Scientists at IBM Research in the US have obtained light from a carbon nanotube by a passing current through it. Phaedon Avouris and co-workers say that the device could be used to fabricate ultrasmall optoelectronics devices for applications in high-speed communications (J A Misewich et al. 2003 Science 300 783).
Light-emitting devices rely on charge carriers - electrons and holes - being brought together so that they can recombine to emit photons. Single-walled carbon nanotubes have been used as field-effect transistors before and now the IBM team has succeeded in obtaining light from them. Previous nanotubes have only emitted light when excited by another light source such as a laser.
Avouris and colleagues used single nanotubes to make a three-terminal FET device. They randomly dispersed the nanotubes - each about 1.4 nanometres in diameter - onto a silicon substrate that contained a 150 nanometre silicon dioxide layer. 'Source' and 'drain' contacts were then added at either end of the device so that electrons and holes could be injected (figure 1).
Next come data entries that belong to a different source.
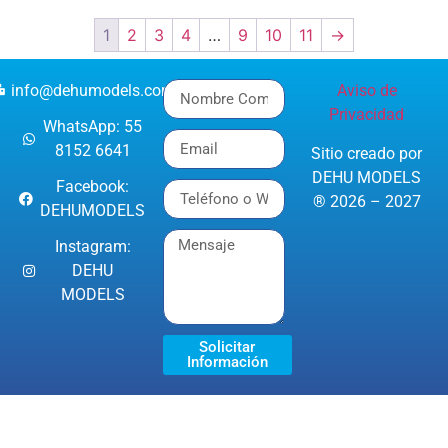
1
2
3
4
…
9
10
11
→
info@dehumodels.com
Aviso de
Privacidad
WhatsApp: 55
8152 6641
Sitio creado por
DEHU MODELS
Facebook:
® 2026 – 2027
DEHUMODELS
Instagram:
DEHU
MODELS
Solicitar
Información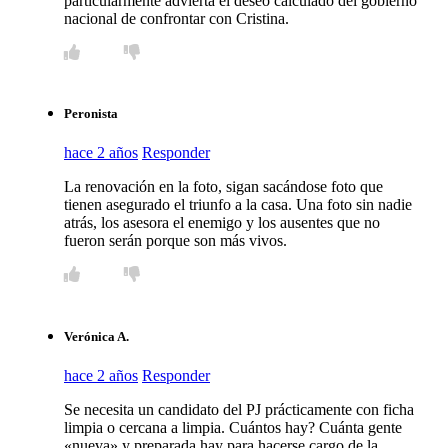
particularmente advierta el deseo calculado del gobierno
nacional de confrontar con Cristina.
Peronista
hace 2 años
Responder
La renovación en la foto, sigan sacándose foto que
tienen asegurado el triunfo a la casa. Una foto sin nadie
atrás, los asesora el enemigo y los ausentes que no
fueron serán porque son más vivos.
Verónica A.
hace 2 años
Responder
Se necesita un candidato del PJ prácticamente con ficha
limpia o cercana a limpia. Cuántos hay? Cuánta gente
«nueva» y preparada hay para hacerse cargo de la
The electrons and holes recombined in the nanotube to emit infrared radiation at wavelengths longer than about 0.8 microns. This included light at a wavelength of 1.5 micrometres, which is widely used in fibre-optic communications (figure 2).
The device does not rely on doping to create charge carriers, as silicon transistors do, but is 'biased' so that one part of the nanotube conducts electrons while the other conducts holes. This is achieved by the formation of Schottky barriers - potential barriers that electrons can tunnel through - at the source and drain.
The wavelength of the emission is determined by the band gap of the nanotube, which depends on the diameter of the nanotube. Changing the thickness of the silicon dioxide layer and using other materials to construct the device might improve the overall efficiency according to the IBM team.